Tiered pricing for international visitors could increase recreation fee revenues appreciably. In 2019, 13.6 million overseas travelers visited a national park or national monument, representing one-third of all visitors to the United States from abroad. A $10 to $20 surcharge per overseas visitor could raise $136 million to $272 million, equivalent to a 44 to 88 percent increase in total National Park Service recreation fee revenues. Senator Mike Enzi (R-Wyo.) has introduced legislation that aims to indirectly implement a surcharge on foreign visitors to national parks by raising tourist visa fees by $25 and increasing the electronic travel authorization fee by $16. Whether such a surcharge were implemented directly or indirectly, it could significantly increase total resources available to serve visitors.
Encourage experimentation in fee structures at individual recreation sites.
Innovations in pricing could yield useful data, increase revenue that can enhance recreation opportunities, and result in a more equitable fee structure by incorporating differentiated ticketing in terms of party size or visit duration, discounts for locals, or other tweaks. Currently, most sites with entry fees charge per vehicle rather than person, meaning an SUV packed with eight adults generally faces the same entry fee as a couple on their honeymoon. Small experiments in setting prices differently and using discounts or surcharges—whether implemented by residency, day of week, season, or otherwise—could grant useful insights for setting fees and provide resources to enhance visitors’ experiences on public recreation lands. At popular sites, particularly heavily trafficked national parks, promoting advance purchase of electronic tickets could decrease entry times and smooth transactions generally, making it easier for sites and units to experiment with different fee levels and structures. Granting more flexibility to local managers in setting fee structures, as noted above, would make experimentation more feasible and attractive.
Consider raising the price of the annual recreation pass.
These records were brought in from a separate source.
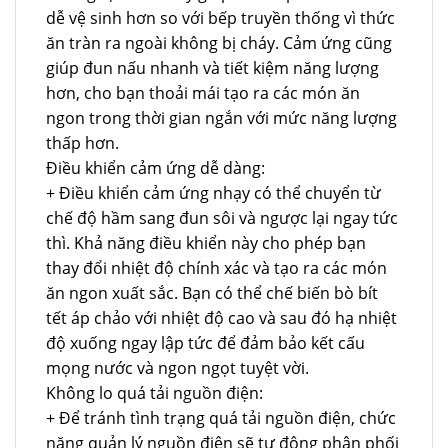
dễ vệ sinh hơn so với bếp truyền thống vì thức
ăn tràn ra ngoài không bị cháy. Cảm ứng cũng
giúp đun nấu nhanh và tiết kiệm năng lượng
hơn, cho bạn thoải mái tạo ra các món ăn
ngon trong thời gian ngắn với mức năng lượng
thấp hơn.
Điều khiển cảm ứng dễ dàng:
+ Điều khiển cảm ứng nhạy có thể chuyển từ
chế độ hầm sang đun sôi và ngược lại ngay tức
thì. Khả năng điều khiển này cho phép bạn
thay đổi nhiệt độ chính xác và tạo ra các món
ăn ngon xuất sắc. Bạn có thể chế biến bò bít
tết áp chảo với nhiệt độ cao và sau đó hạ nhiệt
độ xuống ngay lập tức để đảm bảo kết cấu
mọng nước và ngon ngọt tuyệt vời.
Không lo quá tải nguồn điện:
+ Để tránh tình trạng quá tải nguồn điện, chức
năng quản lý nguồn điện sẽ tự động phân phối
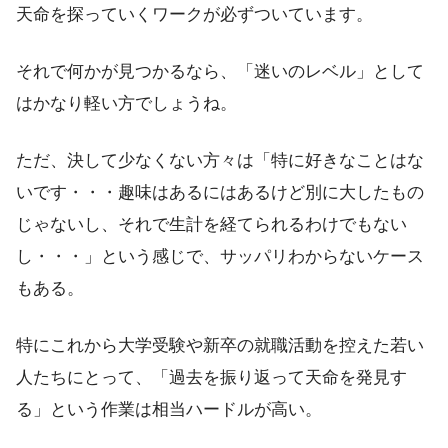
天命を探っていくワークが必ずついています。
それで何かが見つかるなら、「迷いのレベル」として
はかなり軽い方でしょうね。
ただ、決して少なくない方々は「特に好きなことはな
いです・・・趣味はあるにはあるけど別に大したもの
じゃないし、それで生計を経てられるわけでもない
し・・・」という感じで、サッパリわからないケース
もある。
特にこれから大学受験や新卒の就職活動を控えた若い
人たちにとって、「過去を振り返って天命を発見す
る」という作業は相当ハードルが高い。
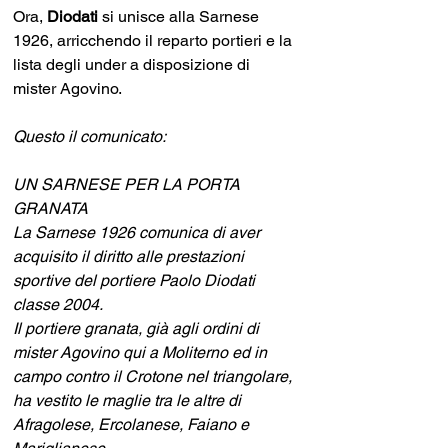
Ora, 
Diodati 
si unisce alla Sarnese 
1926, arricchendo il reparto portieri e la 
lista degli under a disposizione di 
mister Agovino.
Questo il comunicato:
UN SARNESE PER LA PORTA 
GRANATA
La Sarnese 1926 comunica di aver 
acquisito il diritto alle prestazioni 
sportive del portiere Paolo Diodati 
classe 2004.
Il portiere granata, già agli ordini di 
mister Agovino qui a Moliterno ed in 
campo contro il Crotone nel triangolare, 
ha vestito le maglie tra le altre di 
Afragolese, Ercolanese, Faiano e 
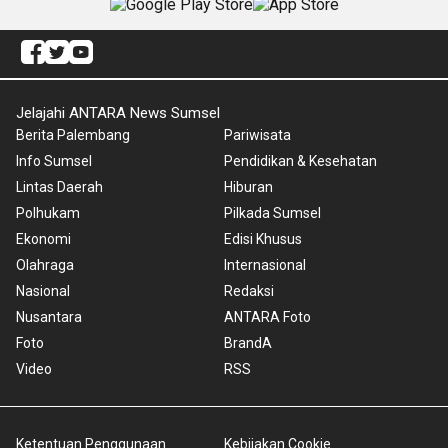
Jelajahi ANTARA News Sumsel
Berita Palembang
Pariwisata
Info Sumsel
Pendidikan & Kesehatan
Lintas Daerah
Hiburan
Polhukam
Pilkada Sumsel
Ekonomi
Edisi Khusus
Olahraga
Internasional
Nasional
Redaksi
Nusantara
ANTARA Foto
Foto
BrandA
Video
RSS
Ketentuan Penggunaan
Kebijakan Cookie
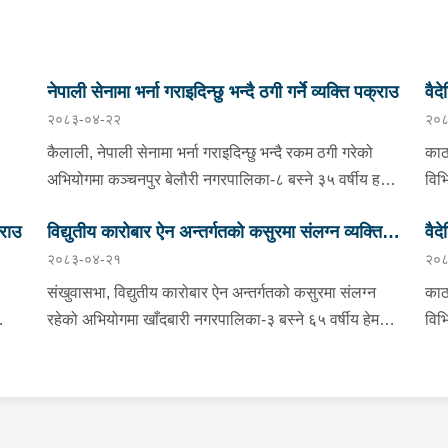
नेपाली सेनामा भर्ना गराइदिन्छु भन्दै ठगी गर्ने व्यक्ति पक्राउ
वैद
२०८३-०४-२२
२०८
तीन
कैलाली, नेपाली सेनामा भर्ना गराइदिन्छु भन्दै रकम ठगी गरेको
काठ
अभियोगमा कञ्चनपुर बेलौरी नगरपालिका-८ बस्ने ३५ वर्षीय हरिश
विभ
बार
चन्दलाई प्रहरीले पक्राउ गरेको छ । हरिशले नेपाली सेनामा
जना
्राउ
विद्युतीय कारोबार ऐन अन्तर्गतको कसुरमा संलग्न व्यक्ति
वैद
भर्ती गराइदिन्छु भन्दै पीडितबाट २ लाख ४० हजार रूपैयाँ असुली
सूर
२०८३-०४-२१
२०८
य ९०
गरी ठगी गरेको भन्ने उजुरीको आधारमा इलाका प्रहरी कार्यालय
पक्राउ
तिव
चार
 ३६
चिसापानीबाट खटिएको प्रहरीले उनलाई पक्राउ गरेको हो ।
भएक
संखुवासभा, विद्युतीय कारोबार ऐन अन्तर्गतको कसुरमा संलग्न
काठ
ा
उनी उपर जिल्ला अदालत कैलालीबाट म्याद थप अनुमति लिई
नगर
रहेको अभियोगमा खाँदबारी नगरपालिका-३ बस्ने ६५ वर्षीय हेमराज
विभ
बाट
यस सम्बन्धमा प्रहरीले आवश्यक अनुसन्धान गरिरहेको छ ।
रहेक
र
घिमिरेलाई बुधबार प्रहरीले पक्राउ गरेको छ । उक्त कसुर
जना
जना
संलग्न रहेका उनलाई जिल्ला प्रहरी कार्यालय संखुवासभाबाट
महा
ला
पठा
ाउ
खटिएको प्रहरीले खाँदबारी नगरपालिका-१ बाट पक्राउ गरेको हो
मुड
युए
। उनी उपर जिल्ला अदालत संखुवासभाबाट म्याद थप अनुमति
२६ 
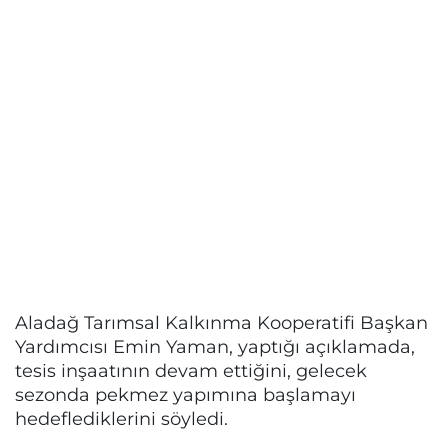
Aladağ Tarımsal Kalkınma Kooperatifi Başkan
Yardımcısı Emin Yaman, yaptığı açıklamada,
tesis inşaatının devam ettiğini, gelecek
sezonda pekmez yapımına başlamayı
hedeflediklerini söyledi.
The America the Beautiful Pass covers entrance and standard amenity recreation fees for all federal recreation lands and waters for 12 months. The current price of $80 does not reflect the immense value of our federal recreation lands and is priced much lower than alternative outdoor recreation opportunities. A family pool pass to the YMCA for only the summer months, for example, commonly costs two to four times the annual parks pass. In California, $80 would purchase annual access to only the state parks in the Lake Tahoe region. The secretaries of the interior and agriculture should consider raising the price of the annual pass and also consider building in an adjustment for inflation.
Conclusion
The recreation fee system is already helping many public lands flourish by providing significant revenue that helps improve management. Reforms to the fee system can allow visitors to empower even more public land units to flourish while also improving the feedback loop between visitors and managers, enhancing federal recreation lands for all who enjoy them.